Thats worth quite alot back in november 2005 on a teenagers pay (aka almost nothing). Since then i have added a second 250 gig hard drive, an Audigy 2, and another gig of ram. Luckily all of those have gone flawlessly.
 
no smoke or anything, but a couple of dumb things...

I have an old compaq Presario with a P1 (runnung with a diff hdd) that had a power supply with a bad fan, so I opened it up, and first thing I did was touch the hard drive to move it to get to the PSU... BAD idea, Wound up getting a little shock, and that was the end of that, turned out only needed to be cleaned a little(the fan).

When I built the computer I have now, I started off with a Soyo 875 chipset board. something like I875P dragon 2 black label or somethin, well I ordered a 9800 AIW to go with this board, without checking the website... BAD IDEA, No radeon cards were supported by the motherboard, which I soon learned. I had someone help me out with the build, and he looked and found on the site, it was incompatible. I had never heard of a videocard being incompatible. ALSO, the board wasn't compatible with windows SP2... HOW THE FREAK CAN YOU SELL A BOARD THAT DOESNT WORK WITH WINDOWS???????? so I got rid of the board after not recieving my $120 in rebates and got a DFI lanparty Pro875B which I still have today.
 
I had an Athlon XP 1700+. I tried to overclock it about a Ghz..... It worked for a minute or two, and now I have it sitting in a collection of dead pentium 1 and duron processors.
 
Hey, sounds like my story:

First build, read the maunal from front to back, and put my MB in without brass standoffs because ASUS didn't bother to put that in. However, my PC worked for a year until I upgraded my GPU, thinking that the GPU was causing all my game crashes.

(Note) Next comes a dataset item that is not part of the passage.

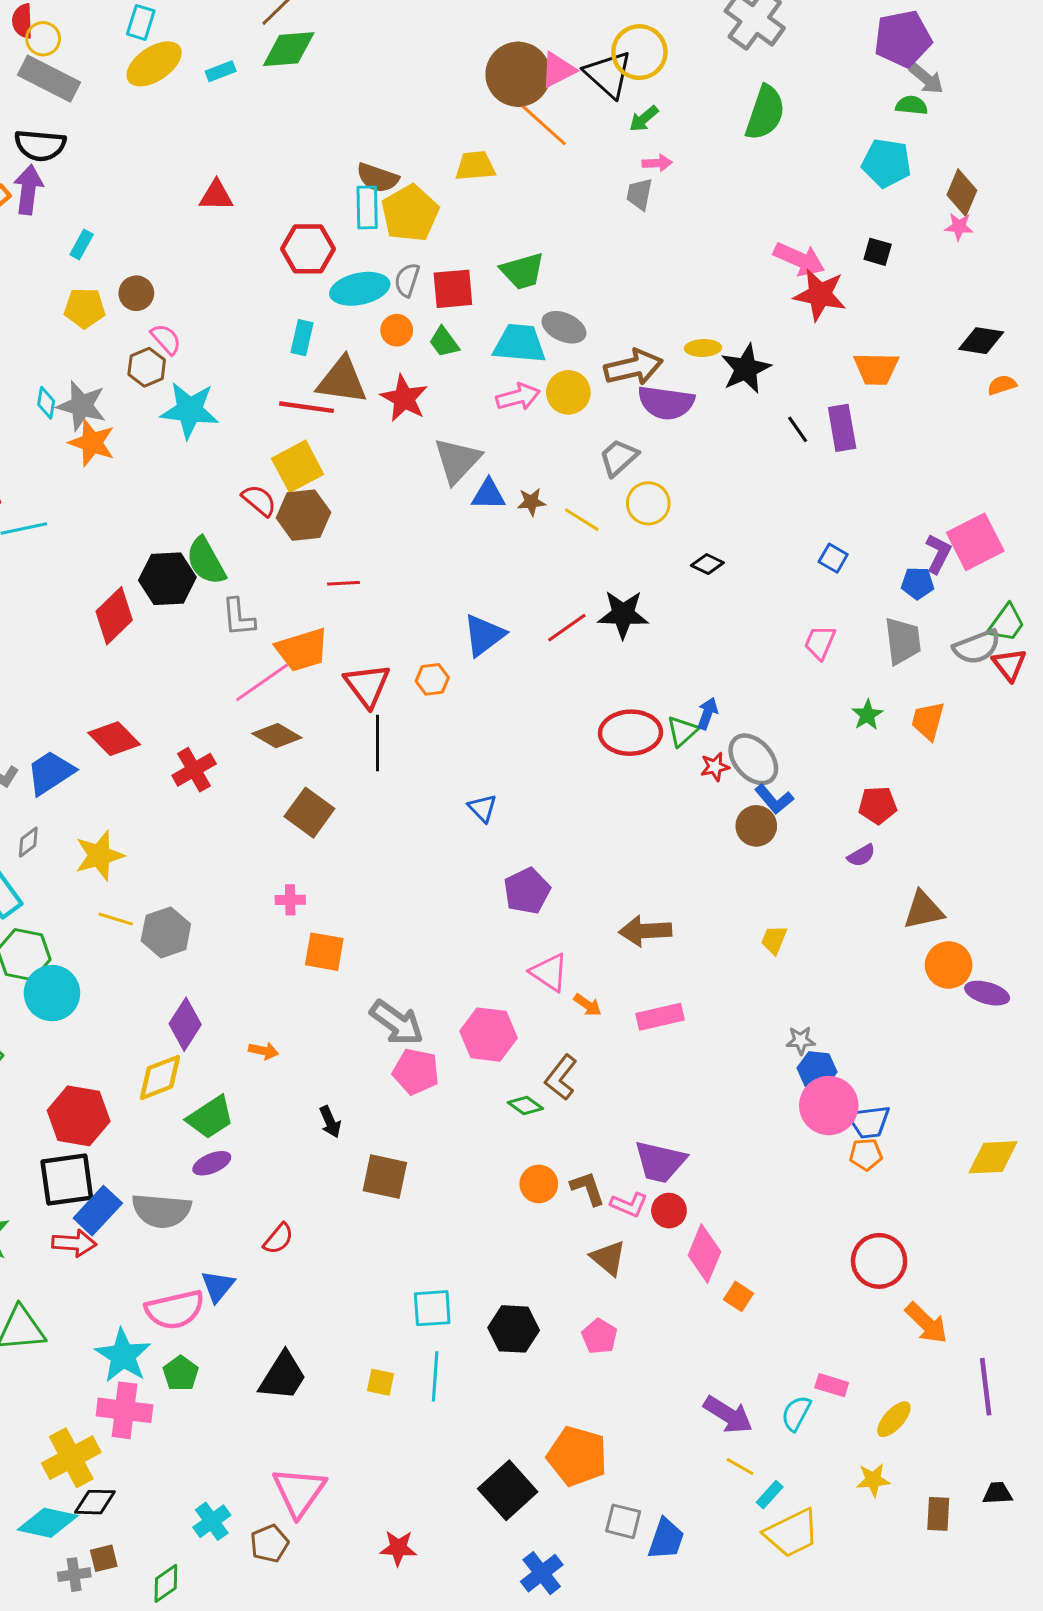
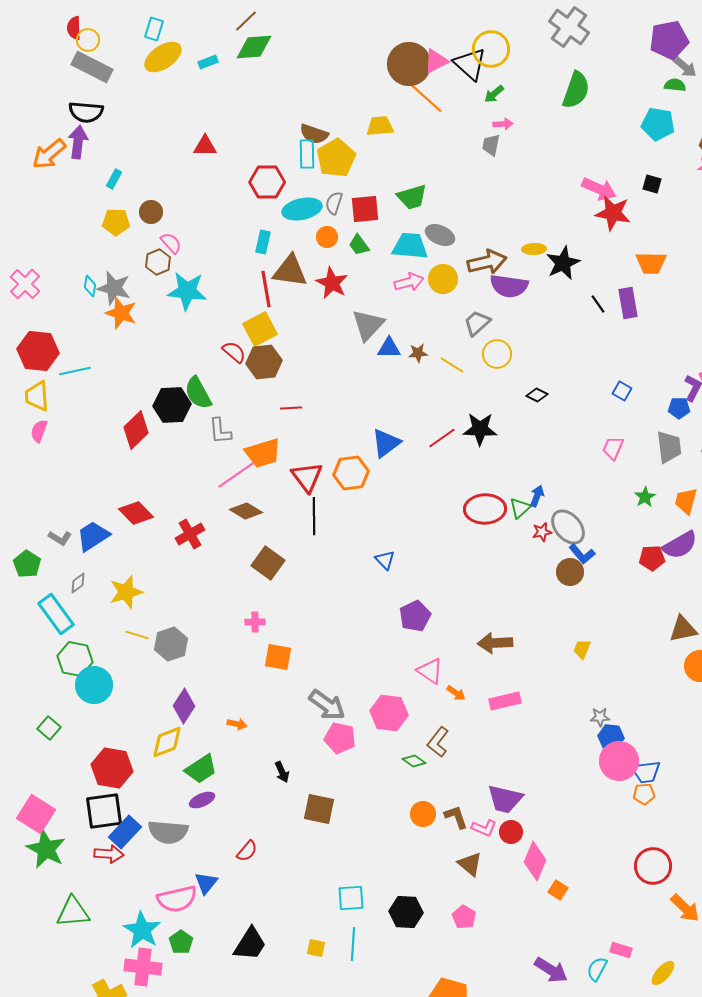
red line: (306, 407) -> (266, 289), turned 72
orange hexagon: (432, 679) -> (351, 473), size x1.6
purple semicircle: (861, 855) -> (680, 545), moved, size x1.8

I put the new GPU in and had more problems. While working on it, it would turn on by me walking past it! Finally, I hit the power button one more time: a bright light appeared and I thought...oh sh**. Smoke rose from my MB...
 
When I was building my first PC (This one) I didn't know that the motherboard was supposed to be elevated from the case with the standoffs. Every time that I put a new screw in, the motherbord bent terribly. Looks like this is a common mistake, and im glad i decided to give those brass things a try before turning the thing on.
 
I would probably have done something similar if i hadn't watched Call for Help and The Screen Savers on techTV almost religiously before my first build. Come to think of it i probably would have never started building computers had it not been for that.